Par un mémoire en défense, enregistré le 3 avril 2024, le préfet du Doubs conclut au rejet de la requête.
Le préfet soutient que les moyens soulevés par M. A ne sont pas fondés.
En application des dispositions de l'article R. 222-17 du code de justice administrative, la présidente du tribunal a désigné M. Pernot, premier conseiller, pour présider la deuxième chambre du tribunal, en cas de vacance ou d'empêchement.
M. A a été admis au bénéfice de l'aide juridictionnelle totale par une décision du 25 janvier 2024.

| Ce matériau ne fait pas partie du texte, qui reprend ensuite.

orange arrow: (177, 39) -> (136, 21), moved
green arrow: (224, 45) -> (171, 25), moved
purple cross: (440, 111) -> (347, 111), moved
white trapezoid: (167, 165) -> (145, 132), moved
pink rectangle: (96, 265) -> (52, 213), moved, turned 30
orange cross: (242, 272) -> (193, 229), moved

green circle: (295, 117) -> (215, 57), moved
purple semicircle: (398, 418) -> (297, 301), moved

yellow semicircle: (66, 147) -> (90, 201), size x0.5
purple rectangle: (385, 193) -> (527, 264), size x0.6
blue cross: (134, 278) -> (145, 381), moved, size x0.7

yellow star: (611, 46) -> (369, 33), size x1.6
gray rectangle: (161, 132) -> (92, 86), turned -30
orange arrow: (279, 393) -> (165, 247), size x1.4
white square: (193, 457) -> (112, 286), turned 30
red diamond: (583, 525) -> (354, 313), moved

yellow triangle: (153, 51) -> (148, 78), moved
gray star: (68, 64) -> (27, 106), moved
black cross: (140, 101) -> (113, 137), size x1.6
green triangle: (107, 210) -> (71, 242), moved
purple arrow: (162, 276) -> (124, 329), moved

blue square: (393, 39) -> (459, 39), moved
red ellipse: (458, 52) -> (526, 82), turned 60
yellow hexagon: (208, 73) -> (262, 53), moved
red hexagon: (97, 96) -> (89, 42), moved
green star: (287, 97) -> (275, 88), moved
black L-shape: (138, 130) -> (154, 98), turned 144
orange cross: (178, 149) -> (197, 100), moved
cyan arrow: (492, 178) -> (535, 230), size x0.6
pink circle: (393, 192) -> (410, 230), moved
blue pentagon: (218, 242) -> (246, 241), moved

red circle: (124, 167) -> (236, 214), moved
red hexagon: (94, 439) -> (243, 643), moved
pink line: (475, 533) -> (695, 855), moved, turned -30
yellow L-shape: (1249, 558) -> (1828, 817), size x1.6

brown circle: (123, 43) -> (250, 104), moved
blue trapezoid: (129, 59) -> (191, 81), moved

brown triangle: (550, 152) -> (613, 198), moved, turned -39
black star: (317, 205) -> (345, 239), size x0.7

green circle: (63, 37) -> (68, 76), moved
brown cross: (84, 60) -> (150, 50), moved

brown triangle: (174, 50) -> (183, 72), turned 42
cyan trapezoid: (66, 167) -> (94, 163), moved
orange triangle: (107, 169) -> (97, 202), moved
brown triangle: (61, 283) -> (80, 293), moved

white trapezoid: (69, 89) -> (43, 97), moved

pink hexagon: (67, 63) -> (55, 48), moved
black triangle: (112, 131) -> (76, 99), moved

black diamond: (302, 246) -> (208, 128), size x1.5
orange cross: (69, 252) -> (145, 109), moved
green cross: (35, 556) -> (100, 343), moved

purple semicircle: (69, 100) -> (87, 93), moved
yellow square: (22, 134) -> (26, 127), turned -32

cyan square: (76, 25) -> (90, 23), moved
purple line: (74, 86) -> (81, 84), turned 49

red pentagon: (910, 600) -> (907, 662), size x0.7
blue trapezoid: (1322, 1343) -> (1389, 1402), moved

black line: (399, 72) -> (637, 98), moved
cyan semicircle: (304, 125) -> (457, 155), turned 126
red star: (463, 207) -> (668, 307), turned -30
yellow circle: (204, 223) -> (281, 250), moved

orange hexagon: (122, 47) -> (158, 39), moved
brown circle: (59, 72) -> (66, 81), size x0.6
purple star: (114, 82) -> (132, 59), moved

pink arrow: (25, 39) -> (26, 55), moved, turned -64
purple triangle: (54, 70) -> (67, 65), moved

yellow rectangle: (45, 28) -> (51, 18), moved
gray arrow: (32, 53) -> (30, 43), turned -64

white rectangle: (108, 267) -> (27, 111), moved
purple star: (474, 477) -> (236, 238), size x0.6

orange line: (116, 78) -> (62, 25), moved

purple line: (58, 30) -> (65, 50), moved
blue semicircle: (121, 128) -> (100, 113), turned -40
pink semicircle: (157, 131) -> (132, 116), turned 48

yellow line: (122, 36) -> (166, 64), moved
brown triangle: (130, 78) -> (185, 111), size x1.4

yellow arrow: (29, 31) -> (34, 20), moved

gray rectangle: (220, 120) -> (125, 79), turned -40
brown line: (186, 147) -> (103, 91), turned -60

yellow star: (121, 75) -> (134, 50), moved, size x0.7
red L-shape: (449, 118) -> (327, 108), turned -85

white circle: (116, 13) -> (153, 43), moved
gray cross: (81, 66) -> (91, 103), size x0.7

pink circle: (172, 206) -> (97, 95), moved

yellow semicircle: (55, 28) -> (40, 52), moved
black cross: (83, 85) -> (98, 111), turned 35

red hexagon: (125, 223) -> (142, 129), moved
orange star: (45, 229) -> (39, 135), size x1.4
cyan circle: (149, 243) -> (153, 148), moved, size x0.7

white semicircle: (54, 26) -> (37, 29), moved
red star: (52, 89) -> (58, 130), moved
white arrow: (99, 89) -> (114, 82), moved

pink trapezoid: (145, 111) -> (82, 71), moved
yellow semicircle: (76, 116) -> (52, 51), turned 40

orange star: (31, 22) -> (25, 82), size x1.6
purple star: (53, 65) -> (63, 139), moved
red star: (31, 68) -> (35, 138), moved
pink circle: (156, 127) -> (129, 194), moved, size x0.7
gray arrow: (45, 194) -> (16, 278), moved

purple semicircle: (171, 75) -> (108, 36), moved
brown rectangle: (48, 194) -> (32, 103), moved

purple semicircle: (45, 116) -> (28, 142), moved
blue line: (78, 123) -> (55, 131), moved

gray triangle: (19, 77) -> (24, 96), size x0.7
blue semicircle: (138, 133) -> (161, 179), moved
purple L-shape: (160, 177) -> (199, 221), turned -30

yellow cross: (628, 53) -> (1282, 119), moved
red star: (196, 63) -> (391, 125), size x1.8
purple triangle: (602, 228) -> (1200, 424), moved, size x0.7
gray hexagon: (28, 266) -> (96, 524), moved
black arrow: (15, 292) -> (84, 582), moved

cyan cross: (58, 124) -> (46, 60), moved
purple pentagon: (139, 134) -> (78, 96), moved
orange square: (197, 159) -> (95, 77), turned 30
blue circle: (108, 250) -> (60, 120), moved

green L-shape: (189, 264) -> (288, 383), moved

Vu les autres pièces du dossier.
Vu :
- la loi n° 91-647 du 10 juillet 1991 ;
- le code de l'entrée et du séjour des étrangers et du droit d'asile ;
- le code de justice administrative.
Le président de la formation de jugement a dispensé le rapporteur public, sur sa proposition, de prononcer des conclusions à l'audience.
Les parties ont été régulièrement averties du jour de l'audience.
Le rapport de M. Seytel a été entendu au cours de l'audience publique.
Considérant ce qui suit :
1. M. A, ressortissant marocain, est entré en France le 14 septembre 2019, sous couvert d'un visa D " étudiant " pour y suivre des études. Par un arrêté du 8 janvier 2024, dont M. A demande l'annulation, le préfet du Doubs a refusé de renouveler son titre de séjour, l'a obligé à quitter le territoire français dans un délai de trente jours et a fixé le pays de renvoi.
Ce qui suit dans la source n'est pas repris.